Extracted data entries
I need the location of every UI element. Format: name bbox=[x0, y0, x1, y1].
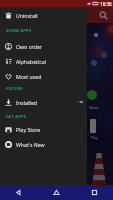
staticText: SHOW APPS bbox=[6, 28, 32, 33]
button[interactable]: Search bbox=[97, 9, 110, 22]
button[interactable]: Back bbox=[0, 185, 37, 200]
staticText: Play bbox=[91, 135, 98, 140]
button[interactable]: What's New bbox=[0, 137, 87, 151]
button[interactable]: Home bbox=[37, 185, 75, 200]
staticText: FILTERS bbox=[6, 86, 23, 91]
button[interactable]: Own order bbox=[0, 39, 87, 53]
staticText: News bbox=[89, 105, 99, 110]
staticText: Play Store bbox=[16, 126, 41, 133]
staticText: Uninstall bbox=[16, 12, 38, 19]
button[interactable]: Most used bbox=[0, 69, 87, 83]
button[interactable]: Play Store bbox=[0, 122, 87, 136]
staticText: Most used bbox=[16, 73, 42, 80]
button[interactable]: Recents bbox=[75, 185, 113, 200]
staticText: Own order bbox=[16, 43, 43, 50]
button[interactable]: Uninstall bbox=[0, 8, 87, 22]
staticText: 10:36 bbox=[100, 1, 112, 7]
staticText: GET APPS bbox=[6, 114, 27, 119]
button[interactable]: Installed bbox=[0, 95, 87, 109]
staticText: What's New bbox=[16, 141, 45, 148]
button[interactable]: Alphabetical bbox=[0, 54, 87, 68]
staticText: Installed bbox=[16, 99, 38, 106]
staticText: Alphabetical bbox=[16, 58, 47, 65]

▶ TASK DIRECTIONS:
The expected answer is a copy of each line above containing "Most".

▶ ANSWER TO THIS PROBLEM:
button[interactable]: Most used bbox=[0, 69, 87, 83]
staticText: Most used bbox=[16, 73, 42, 80]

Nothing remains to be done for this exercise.